The earliest album in our list, this is a throwback to the 1940s – a golden age for both jazz and Christmas tunes. As we saw in our piece on Best Christmas jazz songs, many of the best-loved Christmas jazz numbers first emerged in those postwar years. Christmas Songs by Sinatra contains a well-chosen mix of much-loved Yuletide hymns ('Ave Maria', 'O Come All ye Faithful', 'O Little Town of Bethlehem') and other Christmas standards from the jazz and swing canon, such as 'Let It Snow! Let It Snow! Let It Snow!' and 'Santa Claus is Coming to Town'.

What unites them all, and what makes this album such a feelgood festive classic, is Sinatra's beautiful light baritone, which so effortlessly ushers in jingling bells, falling snow and jolly December evenings by the fireside.

3. Ella Fitzgerald: Ella Wishes You A Swinging Christmas (1960)

We've already picked Ella's hymn-packed Christmas album, Ella Fitzgerald's Christmas, above. However, we have most definitely got another festive Ella long-player for you. Seven years before that album the great jazz singer unleashed Ella Wishes You a Swinging Christmas upon a grateful world.

Best Christmas jazz albums - Ella Wishes you a Swinging Christmas
Best Christmas jazz albums - Ella Wishes you a Swinging Christmas

And we have to say, Ella in jolly, jazzy, secular mode is perhaps even better than Ella in devotional, hymn-singing mode. That wonderful purity of tone and that crystalline diction and intonation are heard to marvellous effect throughout this absolute gem of a Christmas album. Ella also adds some deliciously unexpected rhythmic kick to the likes of 'Frosty' and 'Jingle Bells', songs that you thought you knew so well you could never hear them sounding this fresh and joyful.

Ella certainly wishes you a swinging Christmas... she also serves up one of the very best Christmas jazz albums in the catalogue.

2. Nat King Cole: The Magic of Christmas (1960)
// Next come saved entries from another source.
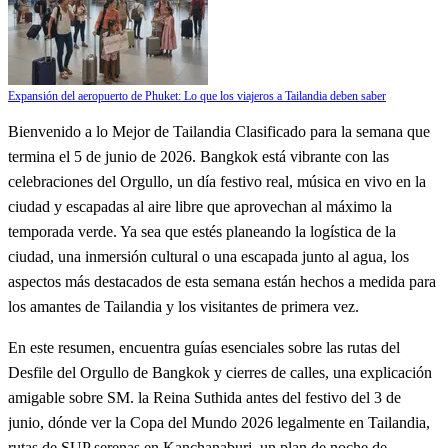
Expansión del aeropuerto de Phuket: Lo que los viajeros a Tailandia deben saber
Bienvenido a lo Mejor de Tailandia Clasificado para la semana que
termina el 5 de junio de 2026. Bangkok está vibrante con las
celebraciones del Orgullo, un día festivo real, música en vivo en la
ciudad y escapadas al aire libre que aprovechan al máximo la
temporada verde. Ya sea que estés planeando la logística de la
ciudad, una inmersión cultural o una escapada junto al agua, los
aspectos más destacados de esta semana están hechos a medida para
los amantes de Tailandia y los visitantes de primera vez.
En este resumen, encuentra guías esenciales sobre las rutas del
Desfile del Orgullo de Bangkok y cierres de calles, una explicación
amigable sobre SM. la Reina Suthida antes del festivo del 3 de
junio, dónde ver la Copa del Mundo 2026 legalmente en Tailandia,
rutas de SUP serenas en Kanchanaburi, un plan de noche de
The great Nat King Cole recorded a few Christmas cuts early in his career. The Magic of Christmas, however, was his only dedicated Christmas long-player: and what a wonderful thing it is. It's a beautifully chosen selection of much-loved Christmas carols, including 'Away in a Manger', 'The First Noel', 'I Saw Three Ships' and 'Joy to the World', all deftly rendered in Cole's magical, perfectly-pitched baritone.

While we're talking Nat Cole and Christmas, by the way, no Christmas is complete without a rendition of The Christmas Song, first recorded by Cole in 1946 and later set down again in 1961 for the long-player The Nat King Cole Story.

What is the best Christmas jazz album of all?

1. Vince Guaraldi Trio: A Charlie Brown Christmas (1965)

When the much-loved cartoon strip Peanuts got a Christmas TV special in 1965, creator creator Charles M. Schulz asked pianist Vince Guaraldi and his trio to put together a score that would evoke the much-loved strip's innocent humour and charm. And, on this album, Guaraldi and co-performers Fred Marshall (double bass) and Jerry Granelli (drums) do everything asked of them and more, evoking a wonderful world of childlike joy and festive good cheer. The album also makes a perfect introduction to jazz for younger listeners.

Standout tracks include 'Linus and Lucy', with its brilliant rhythmic swerves and scintillating piano runs. Then there's 'Christmastime is Here', a six-minute child's daydream of Christmas. The swing-fuelled 'Skating' manages to evoke tumbling snowflakes, while 'Christmas Is Coming' is an unrivalled festive curtain-raiser.